1 in 4 women will experience miscarriage at some point, yet few talk openly about it, even fewer share their experiences while it’s actually happening. Loosing a baby at any stage of pregnancy is physically painful, but more than that it leaves you mourning a future you’ll never have, and a baby you won’t meet.
The movies would have you believe that it’s over in a matter of hours, severe stomach cramping, a whoosh of blood and it’s all over. I’ve had three miscarriages to date, all of them different. During my first, I bled for 5 weeks, couldn’t get out of bed and finally lost our baby girl at 17 weeks after a traumatic hospital delivery. That wasn’t the worst part; it was the weeks of being in ‘will I / won’t I lose the baby’ limbo, torn between hope and despair that left me emotionally battered, and clinically diagnosed with PTSD.
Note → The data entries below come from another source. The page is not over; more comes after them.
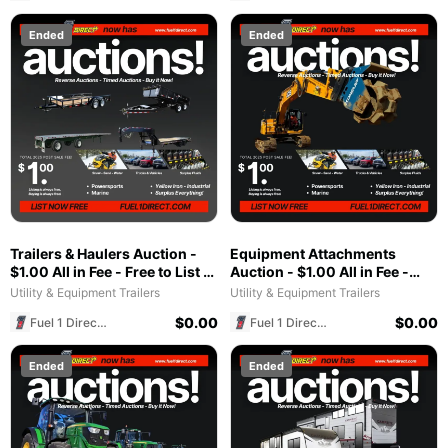
Ended
Ended
Trailers & Haulers Auction -
Equipment Attachments
$1.00 All in Fee - Free to List &
Auction - $1.00 All in Fee -
$1 POST SALE for 2025
Free to List & $1 POST SALE
Utility & Equipment Trailers
Utility & Equipment Trailers
Special!
for 2025 Special!
$
0.00
$
0.00
Fuel 1 Direct Store
Fuel 1 Direct Store
Ended
Ended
My second miscarriage saw me hemorrhage three days after getting a positive test; and my third slipped out in a late period, silent and painless. This time is different again. I went for an early reassurance scan, thinking I was 7+ weeks along. The long silence of the sonographer trying to find a heartbeat said it all. “The good news is, I see a fetal pole,” she says, the first visible evidence of a fetus. She’s clinging on to the hope that I am just much earlier than my dates estimate. I want to believe her, but my psyche doesn’t let me, it doesn’t add up. I need to prepare myself for another loss.
It’s funny how your brain works, during that short conversation with the sonographer, my mind is working overtime to prepare, rationalize and protect itself from harm. I am already letting go of all the dreams I’ve had in the three weeks since I took a pregnancy test. This baby was going to change everything. It was going to give my son a sibling, something I never had; it was going to complete our family. I had thought about the birth, about when I would need to give up work, I’d looked up knitting patterns on Pinterest, and talked with my husband about how our house would accommodate a bigger family. It was all very real to us. And in that few moments, all those dreams and practical plans came spilling out, and I’ve just been left empty, in limbo, not wanting to cling onto any of it, so I can prepare myself for the worst. I can’t even begin to think about the guilt I have that my body doesn’t carry babies well, that will have to wait.
I’m grateful for my friends and family, who will try to stay positive as I go through this with well meaning sentiments; “you can try again”, “be grateful for the son you have”, “it might turn out ok”. In truth, none of it really helps, all I want is a shoulder to cry on and a big fat
glass bottle of wine. But for now, I’m in limbo, and I’ll just have to wait and see.